>>25
That'd be ideal. Right now there's two classes of users
"mediators" and "users". The mediator is responsible for actually adding posts to acess-controlled databases, like posts. Files on the other hand I am thinking will be open-access so you can add whatever files you want to the database freely.
Some degree of access control is necessary for things like posts, as there are considerations for formatting, ban checks, spam checks, etc. that need to be performed before a post can be accepted. It may be possible to make some of this "automated" in the future where peers will perform these checks themselves as well. But for now I'm going with the simpler lower hanging fruit to make things more distributed step by step and then we can experiment more going forward
By the way, files will only be actually downloaded by peers if they call the getFile() function on the file document. The file document itself is just a reference to the actual file chunks. I'm going to have to modify this system a little bit going forward but overall the concept should be essentially the same.
Right now I'm working on this concept of performing actions via the mediator by making RPC calls to it. In this sense we use another node as an API into the database, the contents of which are then read-accessible freely by all peers. With this we can define specific actions that can be executed by specific identities, but will actually be executed on the database by the mediator which has "root access" to the databases.
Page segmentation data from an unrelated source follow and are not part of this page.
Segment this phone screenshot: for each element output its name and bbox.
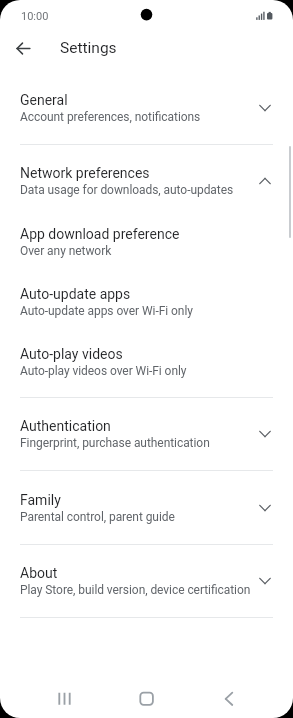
- button[interactable]: Expand: [251, 94, 279, 122]
- staticText: Network preferences: [20, 165, 150, 181]
- button[interactable]: Auto-play videos: [0, 337, 293, 397]
- staticText: Over any network: [20, 244, 112, 258]
- staticText: Settings: [60, 39, 117, 57]
- staticText: 10:00: [21, 10, 49, 23]
- staticText: Account preferences, notifications: [20, 110, 201, 124]
- button[interactable]: App download preference: [0, 217, 293, 277]
- button[interactable]: Expand: [251, 420, 279, 448]
- button[interactable]: Navigate back: [10, 35, 37, 62]
- staticText: Authentication: [20, 418, 111, 434]
- button[interactable]: Back: [204, 675, 253, 718]
- button[interactable]: Authentication: [0, 398, 293, 470]
- button[interactable]: Family: [0, 471, 293, 544]
- staticText: Parental control, parent guide: [20, 510, 175, 524]
- button[interactable]: Network preferences: [0, 145, 293, 217]
- staticText: Fingerprint, purchase authentication: [20, 436, 210, 450]
- staticText: Auto-play videos over Wi-Fi only: [20, 364, 187, 378]
- staticText: Family: [20, 492, 61, 508]
- staticText: General: [20, 92, 68, 108]
- button[interactable]: Auto-update apps: [0, 277, 293, 337]
- button[interactable]: Collapse: [251, 167, 279, 195]
- button[interactable]: Home: [122, 675, 171, 718]
- staticText: Auto-play videos: [20, 346, 123, 362]
- staticText: Auto-update apps over Wi-Fi only: [20, 304, 193, 318]
- button[interactable]: About: [0, 545, 293, 617]
- staticText: About: [20, 565, 58, 581]
- button[interactable]: Expand: [251, 567, 279, 595]
- button[interactable]: Recent apps: [40, 675, 89, 718]
- staticText: Play Store, build version, device certif…: [20, 583, 251, 597]
- staticText: Auto-update apps: [20, 286, 131, 302]
- staticText: Data usage for downloads, auto-updates: [20, 183, 234, 197]
- button[interactable]: General: [0, 71, 293, 144]
- button[interactable]: Expand: [251, 494, 279, 522]
- staticText: App download preference: [20, 226, 180, 242]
Doing this indirectly means there won't be a database operation entry corresponding to the submitting peer, as it will be performed by proxy by the mediator identity, so that should help with anonymity to a large extent. But for other cases like adding files directly to the database, something like that could be desirable to obfuscate the poster's identity. We could actually just create a random temporary identity when adding the file document, which would also provide some degree of privacy.